Ministers went 'berserk' over city mayor plan
Ten state bodies would be stripped of power
Several cabinet ministers and their department officials "went berserk" over the extent of the powers planned for a directly elected mayor of Dublin.
Jobs Minister Richard Bruton and Justice Minister Alan Shatter were among the senior government figures to object to responsibilities in their department's remits coming under the control of the new mayor.
"It would involve work, change, loss of power, so there was major opposition," another minister said.
The creation of the new role is now in danger of being stopped in its tracks.
Councillors on the four local authorities in Dublin will vote this week on whether the proposals to create the new role should be put to a referendum in the capital.
But objections from members of Fingal County Council, covering north and west Dublin, are expected to scupper the plans.
A majority of members of all four councils have to agree to the plebiscite for the vote to go ahead on May 23 – the same day as the local and European elections.
Even if the creation of the role is agreed, coalition sources said the powers proposed to be given to the mayor's office are likely to be watered down.
Under the proposals, the directly-elected mayor would have responsibility for areas such as transport, housing and planning.
The mayor would also have "strategic responsibilities" in areas like such policing and water.
But a series of government departments and State agencies would be stripped of staff and powers if the position is created.

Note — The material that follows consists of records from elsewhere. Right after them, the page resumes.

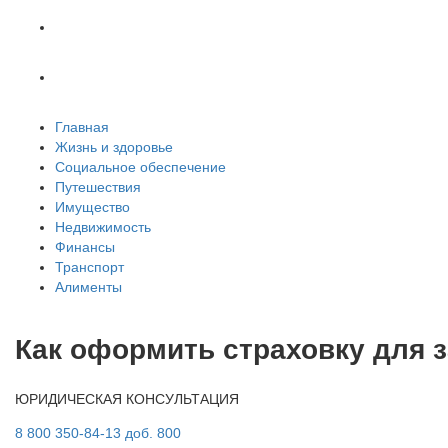
Транспорт
Алименты
Главная
Жизнь и здоровье
Социальное обеспечение
Путешествия
Имущество
Недвижимость
Финансы
Транспорт
Алименты
Как оформить страховку для
ЮРИДИЧЕСКАЯ КОНСУЛЬТАЦИЯ
8 800 350-84-13 доб. 800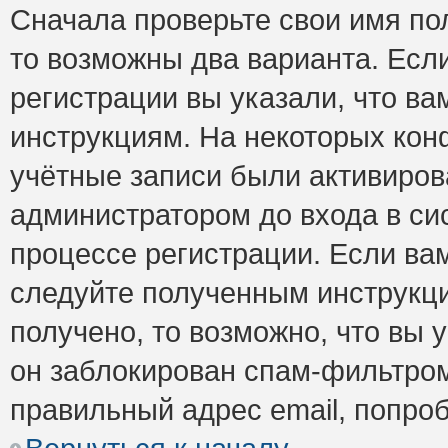
Сначала проверьте свои имя пол
то возможны два варианта. Есл
регистрации вы указали, что ва
инструкциям. На некоторых кон
учётные записи были активиро
администратором до входа в си
процессе регистрации. Если ва
следуйте полученным инструкци
получено, то возможно, что вы 
он заблокирован спам-фильтром
правильный адрес email, попро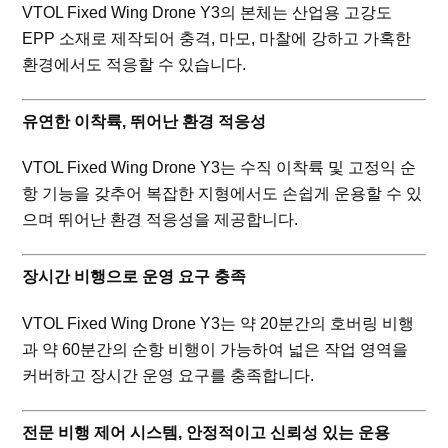
VTOL Fixed Wing Drone Y3의 본체는 산업용 고강도
EPP 소재로 제작되어 충격, 마모, 마찰에 강하고 가혹한
환경에서도 적응할 수 있습니다.
유연한 이착륙, 뛰어난 환경 적응성
VTOL Fixed Wing Drone Y3는 수직 이착륙 및 고정익 순
항 기능을 갖추어 복잡한 지형에서도 손쉽게 운용할 수 있
으며 뛰어난 환경 적응성을 제공합니다.
장시간 비행으로 운영 요구 충족
VTOL Fixed Wing Drone Y3는 약 20분간의 호버링 비행
과 약 60분간의 순항 비행이 가능하여 넓은 작업 영역을
커버하고 장시간 운영 요구를 충족합니다.
전문 비행 제어 시스템, 안정적이고 신뢰성 있는 운용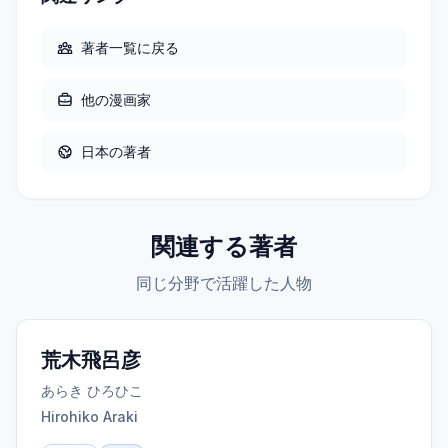
著者一覧に戻る
他の
漫画家
日本
の著者
関連する著者
同じ分野で活躍した人物
荒木飛呂彦
あらき ひろひこ
Hirohiko Araki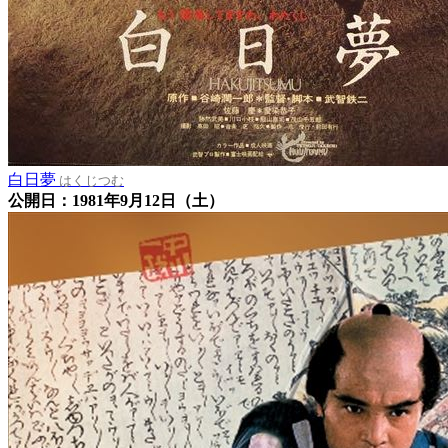
白日夢
はくじつむ
公開日：1981年9月12日（土）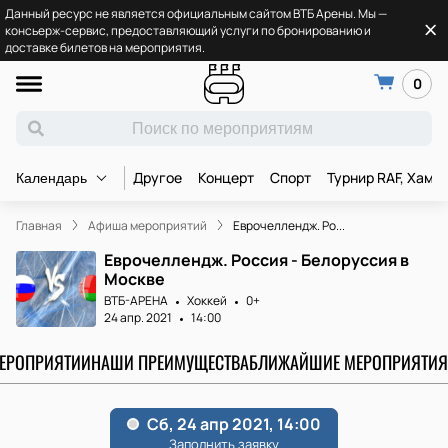
Данный ресурс не является официальным сайтом ВТБ Арены. Мы —
консьерж-сервис, предоставляющий услуги по бронированию и
доставке билетов на мероприятия.
0
Другое
Концерт
Спорт
Турнир RAF, Хамз
Календарь
Главная
Афиша мероприятий
Еврочеллендж. Ро...
Еврочеллендж. Россия - Белоруссия в
Москве
ВТБ-АРЕНА
Хоккей
0+
24 апр. 2021
14:00
МЕРОПРИЯТИИ
НАШИ ПРЕИМУЩЕСТВА
БЛИЖАЙШИЕ МЕРОПРИЯТИЯ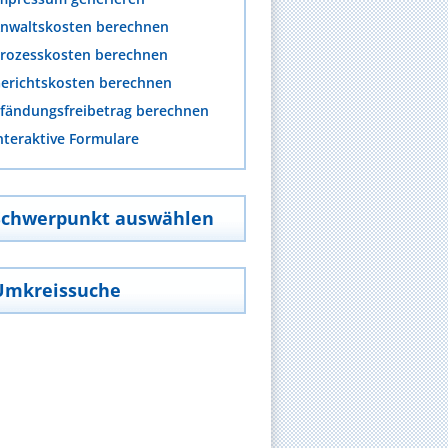
nwaltskosten berechnen
rozesskosten berechnen
erichtskosten berechnen
fändungsfreibetrag berechnen
nteraktive Formulare
Schwerpunkt auswählen
Umkreissuche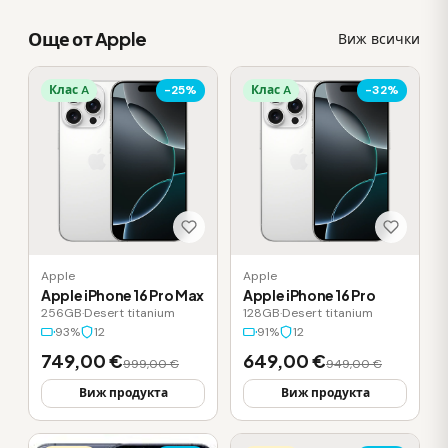
Още от Apple
Виж всички
Клас A
-25%
Клас A
-32%
Apple
Apple
Apple iPhone 16 Pro Max
Apple iPhone 16 Pro
256GB
·
Desert titanium
128GB
·
Desert titanium
93%
12
91%
12
749,00 €
649,00 €
999,00 €
949,00 €
Виж продукта
Виж продукта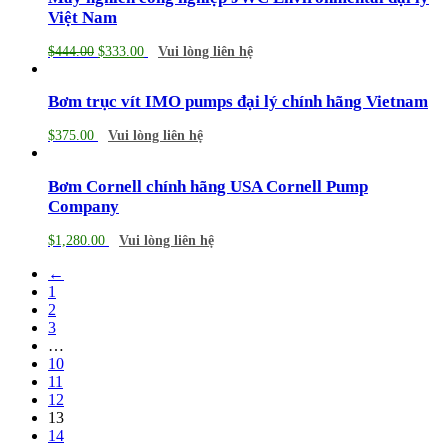
Việt Nam
$
444.00
$
333.00
Vui lòng liên hệ
Bơm trục vít IMO pumps đại lý chính hãng Vietnam
$
375.00
Vui lòng liên hệ
Bơm Cornell chính hãng USA Cornell Pump
Company
$
1,280.00
Vui lòng liên hệ
←
1
2
3
…
10
11
12
13
14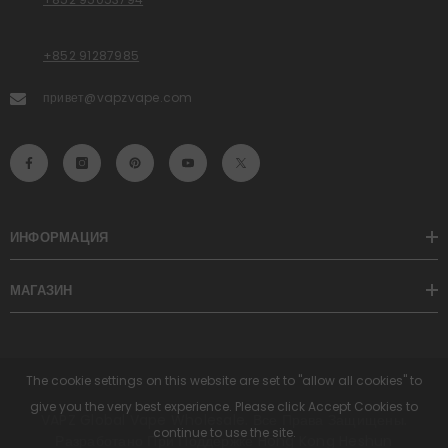
+852 91287985
привет@vapzvape.com
ИНФОРМАЦИЯ
МАГАЗИН
The cookie settings on this website are set to "allow all cookies" to
give you the very best experience. Please click Accept Cookies to
VAPZ Global Vape Wholesale. Все Права Защищены.
continue to use the site.
Разработано При Поддержке Hong Kong Heshun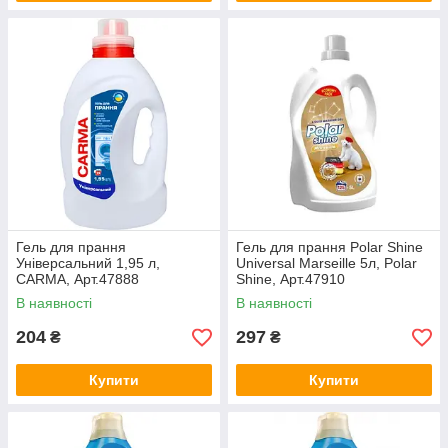
Гель для прання
Гель для прання Polar Shine
Універсальний 1,95 л,
Universal Marseille 5л, Polar
CARMA, Арт.47888
Shine, Арт.47910
В наявності
В наявності
204
297
₴
₴
Купити
Купити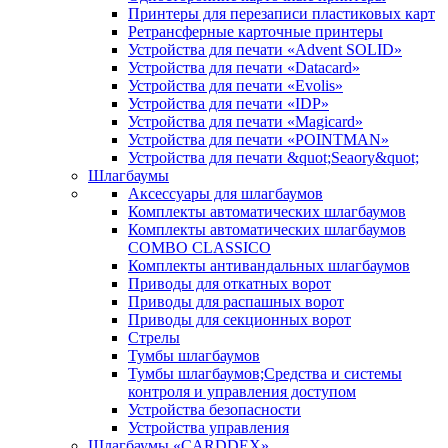
Принтеры для перезаписи пластиковых карт
Ретрансферные карточные принтеры
Устройства для печати «Advent SOLID»
Устройства для печати «Datacard»
Устройства для печати «Evolis»
Устройства для печати «IDP»
Устройства для печати «Magicard»
Устройства для печати «POINTMAN»
Устройства для печати &quot;Seaory&quot;
Шлагбаумы
Аксессуары для шлагбаумов
Комплекты автоматических шлагбаумов
Комплекты автоматических шлагбаумов
COMBO CLASSICO
Комплекты антивандальных шлагбаумов
Приводы для откатных ворот
Приводы для распашных ворот
Приводы для секционных ворот
Стрелы
Тумбы шлагбаумов
Тумбы шлагбаумов;Средства и системы
контроля и управления доступом
Устройства безопасности
Устройства управления
Шлагбаумы «CARDDEX»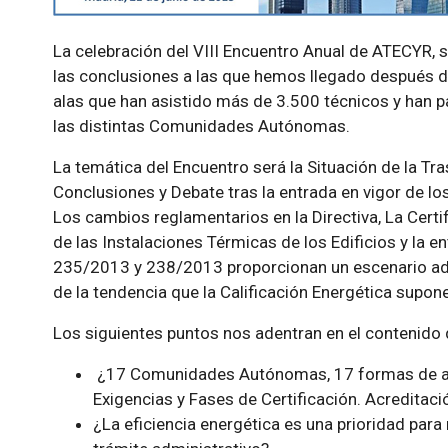
La celebración del VIII Encuentro Anual de ATECYR,
las conclusiones a las que hemos llegado después d
alas que han asistido más de 3.500 técnicos y han 
las distintas Comunidades Autónomas.
La temática del Encuentro será la Situación de la Tr
Conclusiones y Debate tras la entrada en vigor de 
Los cambios reglamentarios en la Directiva, La Certi
de las Instalaciones Térmicas de los Edificios y la e
235/2013 y 238/2013 proporcionan un escenario ade
de la tendencia que la Calificación Energética supone
Los siguientes puntos nos adentran en el contenido 
¿17 Comunidades Autónomas, 17 formas de apl
Exigencias y Fases de Certificación. Acreditaci
¿La eficiencia energética es una prioridad para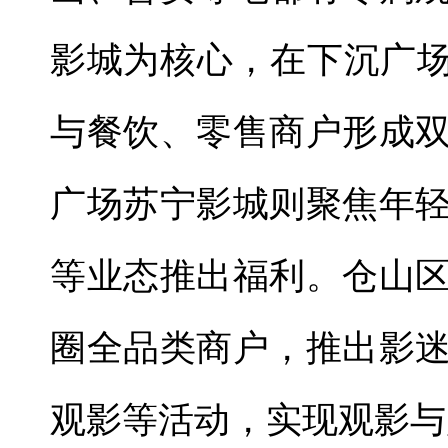
影城为核心，在下沉广场
与餐饮、零售商户形成
广场苏宁影城则聚焦年
等业态推出福利。仓山
圈全品类商户，推出影
观影等活动，实现观影与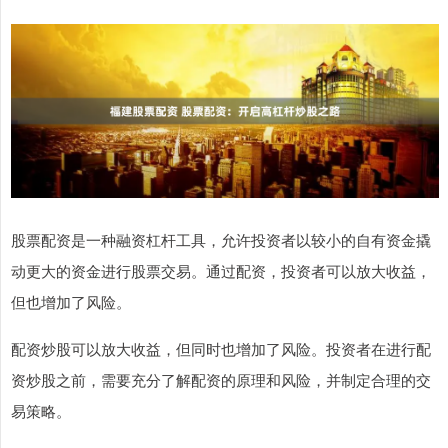
股票配资是一种融资杠杆工具，允许投资者以较小的自有资金撬
动更大的资金进行股票交易。通过配资，投资者可以放大收益，
但也增加了风险。
配资炒股可以放大收益，但同时也增加了风险。投资者在进行配
资炒股之前，需要充分了解配资的原理和风险，并制定合理的交
易策略。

A major transfer of powers from at least 10 State bodies to the office of a directly elected mayor is proposed.
Agencies like Enterprise Ireland, Failte Ireland and the Office of Public Works (OPW) would lose a portion of their annual budgets.
The National Transport Authority, the National Roads Authority and the IDA, would be stripped of staff to be transferred to the office of mayor.
The proposed outline of the role was drawn up by a group chaired by Lord Mayor of Dublin Oisin Quinn for Environment Minister Phil Hogan.
When the proposals were circulated to the ministers and departments, the reaction was mainly negative.
"They all went berserk. The proposal was looking for too much," a senior government source said.
The Department of Finance and Department of Public Expenditure questioned the cost of the plan and the duplication of roles through the same job being done by two different agencies – one for Dublin and one for the rest of the country.
Mr Bruton objected to the dividing of the job-creation agencies, the IDA and Enterprise Ireland, being divided.
Mr Shatter was not keen on the mayor's office having responsibility over the gardai.
"I don't sense any whole of government support for the plan," a minister said.
Senior civil servants were also understood to be appalled by the idea of the mayor's office being run by individuals who could be hired and fired.
The special cabinet of directors would be appointed by the mayor and would be in charge of the running of the capital.
The directors would not necessarily be politicians or public servants – meaning individuals from a range of different professional backgrounds could be installed to positions of power.
"Sir Humphrey wouldn't want that," a senior government source said.